For most of the uses I described, I know first hand that they perform better than rice.
Plus, about salt and sawdust. At least around where I live salt is abundant and cheap - we literally have a mountain of it, and that isn't even the biggest salt reserve around here. Sawdust is a byproduct, a problem most woodworking shops need to deal with, not a waste of resources perfectly usable in other ways. Sawdust is also renewable - all you have to do is let another tree grow.
And another plus: you probably can't reuse rice hundreds of times. It will catch mold, once it has absorbed enough humidity. Even if it doesn't catch mold, once food moths discover that you keep rice in an openly accessible location, you'll spend years trying to get rid of them, unless you immediately throw that rice out.
Reply 6 years ago
I think you've been watching too many horror films. Rice is safer than wood and is more abundant than we know what to do with. Its called improvisation or Macgivering....a very good idea.
Besides it's food, so what. There is plenty of it. We just toss out the leftovers anyway.
Reply 6 years ago
I spent most of the summers of my childhood either in the countryside or high up in the mountains. In traditional homesteads, leftovers went to the pigs and hens, if there were any leftovers at all (dogs gobbled them up first, usually). High up in the mountains chances are high that spreading leftovers around will attract unwanted visitors to your camping place. Hence, I don't like wasting leftovers.
I tried most of the things I described above myself, and can tell for sure that at least for most of them rice does not at all work better than sawdust. Or salt, or spent coffee grounds, depending on the specific use. Also, most sawdust is absolutely safe. I haven't heard of anybody getting poisoned from the use of wooden cutting boards or wooden spoons.
There is plenty of food on the shelves of Western stores. Still, millions of people worldwide starve, tens of thousands of small children dying of hunger each day - http://www.worldhunger.org/world-child-hunger-facts/. (FYI, that's not a horror movie, it's horror reality, only, it's easy enough to ignore if you have plenty of food on your table.) Which is why I try not to waste food.
And it's spelled mcgyvering.
Reply 6 years ago
Those who starve are not my problem. So what! I'll use my food however I so please and I encourage everyone to do the same.
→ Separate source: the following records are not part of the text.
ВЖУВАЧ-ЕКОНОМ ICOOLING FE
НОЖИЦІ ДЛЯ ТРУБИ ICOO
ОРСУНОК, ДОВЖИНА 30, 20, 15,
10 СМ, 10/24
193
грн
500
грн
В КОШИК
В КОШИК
Although thank you for correcting my misspelling. There isn't an excuse for improper spelling. That includes myself.
Reply 6 years ago
Those who starve are no more your problem than global climate change is. As technology evolves, our planet sort of becomes smaller - it's more connected from more than just one point of view. Social or economical or environmental problems across the world affect your life too - here's an example: http://abcnews.go.com/WNT/story?id=129787&page=1. That makes hunger in Africa your problem too. For one, hunger and lack of education is fueling radical Islamic terrorist propaganda. 9/11 wasn't your problem either, right?
But that's already way off topic.
Reply 6 years ago
No, again. The show is/was called MacGyver and the term is MacgGyvering!